In Notice 2007-7, the IRS provided a special correction method available through March 15, 2007 for correcting excess distributions made on or after Jan. 1, 2006 and prior to Sept. 1, 2006. In general, the excess distribution is not required to be returned to the plan, provided that the plan issues two Forms 1099-R (Distributions From Pensions, Annuities, Retirement or Profit-Sharing Plans, IRAs, Insurance Contracts, etc.). The first Form 1099-R should include only the amount that would have been payable had the benefit been adjusted using the PPA interest rate assumptions. The second Form 1099-R should include the excess amount that was distributed and code "E" in box 7 to identify it as an excess distribution. Participants who received the excess distributions would have to be notified that the excess amounts are not eligible for rollover and are taxable in the year distributed.

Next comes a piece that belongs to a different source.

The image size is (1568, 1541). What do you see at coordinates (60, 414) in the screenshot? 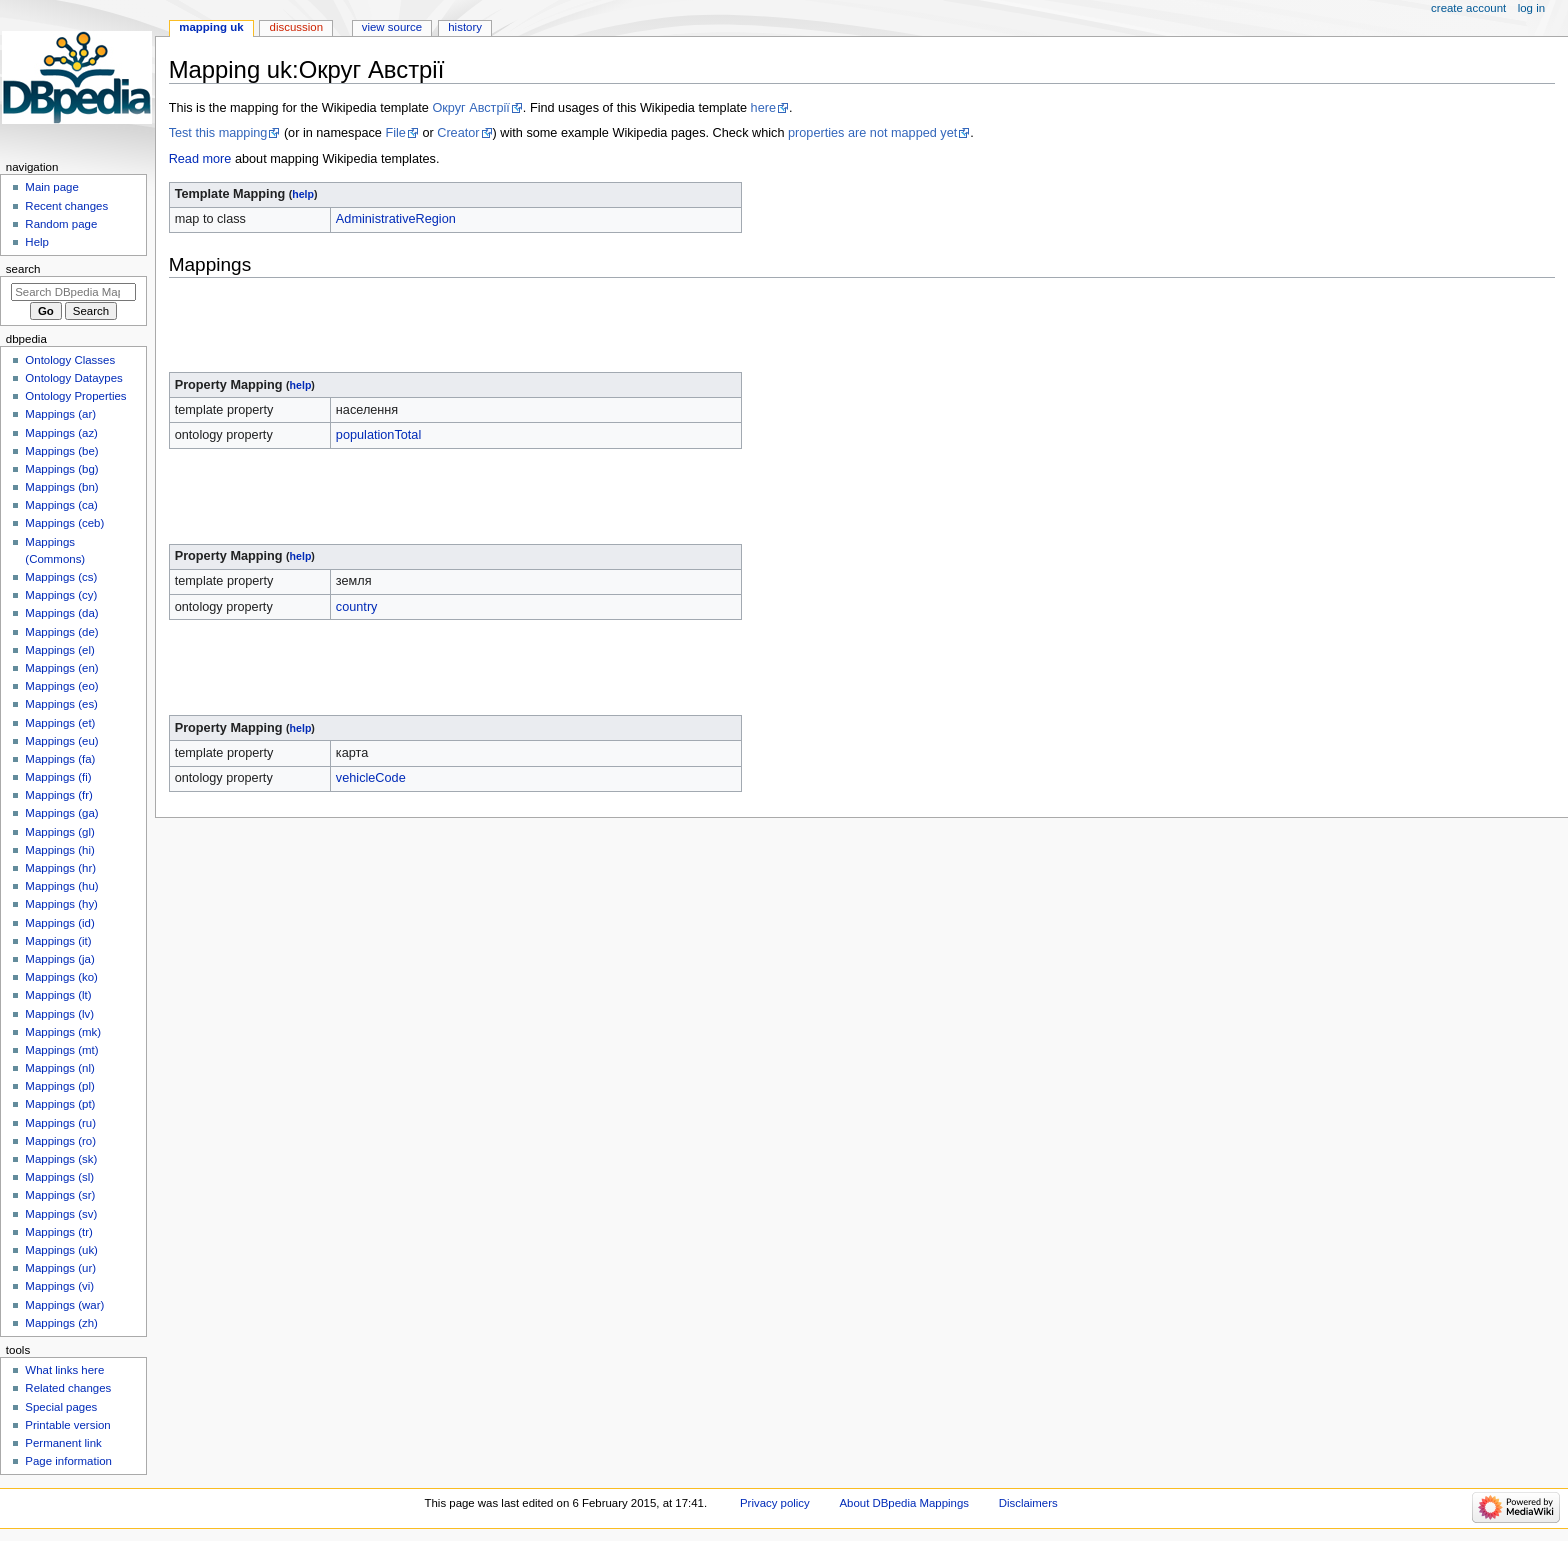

If the special correction method described above is not followed or does not apply, the excess distributions may be corrected under the IRS' Employee Plans Compliance Resolution System ("EPCRS"), which would require the plan to take reasonable steps to have the excess amounts returned to the plan.
April 16, 2007 Reporting Deadline for Underfunded Plans
Section 4010 of the Employee Retirement Income Security Act of 1974, as amended, ("ERISA"), requires annual reporting of financial and actuarial information to the Pension Benefit Guaranty Corporation ("PBGC") relating to certain underfunded defined benefit plans and their sponsors. The deadline for this reporting requirement is based upon the fiscal year of the contributing sponsor and the members of its controlled group. For those filers with controlled group members that have different fiscal years, the fiscal year is presumed to be the calendar year. The reporting deadline based upon a calendar year is April 16, 2007.
You, and the members of your controlled group, are subject to this reporting requirement when either:
- Your defined benefit pension plans and the plans sponsored by your controlled group have unfunded vested benefits exceeding $50 million, or
- You, or a member of your controlled group, failed to make a contribution to the plan, required under ERISA and the Internal Revenue Code, and the unpaid balance of such contribution, including interest, exceeds $1 million, or
- You, or a member of your controlled group, has been granted one or more "minimum funding waivers" totaling in excess of $1 million, and a portion of it was still outstanding at the end of your fiscal year. (Note: the deadline for applying for such waivers for the 2006 plan year is March 15, 2007 for a calendar year plan.)